Equity and Diversity Center observes LGBTQ Pride Month
Published: Monday, October 22, 2012
Updated: Monday, October 22, 2012 15:10
The modern American youth seems less likely to judge. There seems to be no criteria or scale they will classify you upon. Very few people in this free country-- at least no one from this generation-- want to stereotype others or form opinions about people, which is one of the most amazing and striking parts of the modern American society.
The same feeling has been orchestrated at the Bison Nation. Not just in terms of cultural and religious tolerance, but in terms of gender and sexual orientations too.
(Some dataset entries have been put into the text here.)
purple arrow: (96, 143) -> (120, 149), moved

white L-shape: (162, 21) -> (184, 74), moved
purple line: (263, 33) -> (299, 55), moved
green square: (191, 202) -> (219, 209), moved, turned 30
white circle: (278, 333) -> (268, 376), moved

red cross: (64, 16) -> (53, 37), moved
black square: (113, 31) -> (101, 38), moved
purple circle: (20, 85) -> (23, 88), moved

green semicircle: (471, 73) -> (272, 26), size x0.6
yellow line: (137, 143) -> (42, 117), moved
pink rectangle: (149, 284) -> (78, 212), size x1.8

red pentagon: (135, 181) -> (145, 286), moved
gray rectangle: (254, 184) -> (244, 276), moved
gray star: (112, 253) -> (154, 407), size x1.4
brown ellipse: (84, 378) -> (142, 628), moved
NDSU has truly made all efforts to make its campuses a “Safe Zone.”
What initially caught my attention were the posters for the Lesbian, Gay, Bisexual, Transgender and Queer (LGBTQ) Pride month being observed by NDSU and organized by Equity, Diversity and Global Outreach.
Coming from a country where rights of homosexuals and transgender individuals have only been recently recognized, I was curious to know how different it is in this country and on this very campus.
Regina Ramney, diversity program coordinator at the EDC, enlightened me about the concept of the Pride Month.
“It was earlier called as ‘coming out week,’ which most of us thought was not appropriate, as ‘coming out’ felt like singling out the individuals. We want to make them feel very much a part of this society,” she said.
The EDC has organized many different events in the month of October like Gaytino, a musical by Dan Guerrero. It is a Chicano musical play about the life and times of Dan. Besides this, there was “Stories of my Second Lives,” a comical yet educating talk by transgender educator Donna Ross.
Ross spoke about her transition and the reactions she invited from the society in her change. There are also many other interesting and educational events organized throughout the rest of October.
The whole idea of Safe Zone and LGBTQ Pride month is to help out the students dealing with gender identity issues and those having uncommon sexual orientations. It is a difficult thing to “come out” for certain people, even in an ultra-modern society like that of America. But the EDC makes it simple.
However, the responsibility of this is not only on the EDC or the campus authorities, but also on the students.
“We must remember that sexual orientation is not something we choose or pick. It is not like picking a dress out of your wardrobe. It is involuntary. And we all as allies must try and support those who have the courage to identify themselves, those who come out,” Ramney mentioned, while talking about homophobia.
The first step in becoming an ally is to educate himself or herself. Although the Internet is a very good tool for educational resources, the EDC also holds educational workshops and training programs for students and faculty.
These workshops deal with training an individual to be more accepting, supportive and understanding. They also hold workshops for family members of “out” individuals.
“The most important thing is to focus on the fact that we are all human, and all deserve to be treated with respect and kindness,” Afton Joanne Samson, a sophomore majoring in English, said.
Samson is an ally of the LGBTQ Safe Zone program. She believes that standing up against homophobic behavior helps everyone, as we may never know who is in a class with us, especially if they are not out yet.
“The [NDSU] campus is just as safe [for out individuals] as for any other student,” Samson said when asked about the safety of NDSU campus for “out” individuals.
Now all we need to do is spread the word and reach out with our questions and I am sure the EDC and the LGBTQ allies will guide us well from there.